Doce Tentação is a Portuguese telenovela that started airing on TVI on 8 January 2012 and stopped broadcasting on March 9, 2013. This telenovela was authored by Sandra Santos, from Casa da Criação (Creation House), a group of soap opera/series authors of Plural Entertainment. The slogan of this telenovela is "Love that bears fruit, sows envy!". The protagonists are Mariana Monteiro (Esperanca/Ana Clara), Diogo Amaral (Tiago Marques Flor), Pedro Barroso (Miguel Vieira da Silva) and Sofia Ribeiro (Francisa Vieira da Silva).

Synopsis

When Esperança arrives in Ribeira das Flores, one woman, Francisca Vieira da Silva (Sofia Ribeiro), is the first to be opposed to her presence. Rich and unscrupulous, Francisca dominates the town. Nobody talks about it, but almost everyone does what she wants. It is certain that Francisca possesses something that her deceased mother Antónia Santinho Vieira da Silva (Mario João Luís) left her, which allows her to reign over Ribeira das Flores, along with her godfather, the feared Ricardo Sequeira (Marco Delgado). But not even he knows Francisca's trump card, that she has always wanted Tiago. She fell in love with him when she was a teenager, tried to seduce him, but he refused her advances. This hurt her pride as a woman and she has not forgotten it even to this day. Tiago's persistent refusals only make her want him even more. She tries to convince him that his family had nothing to do with the failure of Marques Flor, but Tiago does not believe her and wants nothing to do with her family. Tiago is determined to discover the truth. Against everything and everyone.

Francisca realizes that Esperança is a threat long before knowing the feelings that Tiago begins to have for her. When it is apparent that Esperança is about to steal the love of the man that she has always wanted, Francisca loses her head and tries to remove her rival in any way. She is willing to do anything, from abusing the influence she has over the people in town, to carrying out dangerous and Machiavellian schemes. Francisca swears that Tiago is not hers, but he will also never be Esperança's! She has the support of Miguel Vieira da Silva (Pedro Barroso), her adoptive brother, in her struggle.

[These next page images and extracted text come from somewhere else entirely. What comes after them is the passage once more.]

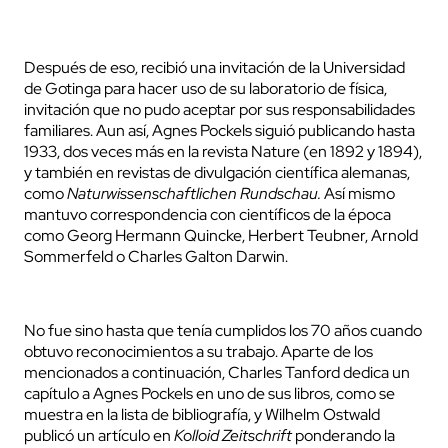
Después de eso, recibió una invitación de la Universidad
de Gotinga para hacer uso de su laboratorio de física,
invitación que no pudo aceptar por sus responsabilidades
familiares. Aun así, Agnes Pockels siguió publicando hasta
1933, dos veces más en la revista Nature (en 1892 y 1894),
y también en revistas de divulgación científica alemanas,
como
Naturwissenschaftlichen Rundschau.
Así mismo
mantuvo correspondencia con científicos de la época
como Georg Hermann Quincke, Herbert Teubner, Arnold
Sommerfeld o Charles Galton Darwin.
No fue sino hasta que tenía cumplidos los 70 años cuando
obtuvo reconocimientos a su trabajo. Aparte de los
mencionados a continuación, Charles Tanford dedica un
capítulo a Agnes Pockels en uno de sus libros, como se
muestra en la lista de bibliografía, y Wilhelm Ostwald
publicó un artículo en
Kolloid Zeitschrift
ponderando la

Miguel recognizes Esperança's beauty as soon as he sees her. Arrogant and used to every attention by the most beautiful women, he finds her simple and inferior to himself. When Francisca commands him to approach Esperança and find out where she comes from, Miguel "obeys" with resentment. But soon later he perceives she is different from other women and she captivates him more profoundly than he expected. Then he tries to seduce her. Thinking him well-intentioned, Esperança gives what she considers to be a friendship without ulterior motives.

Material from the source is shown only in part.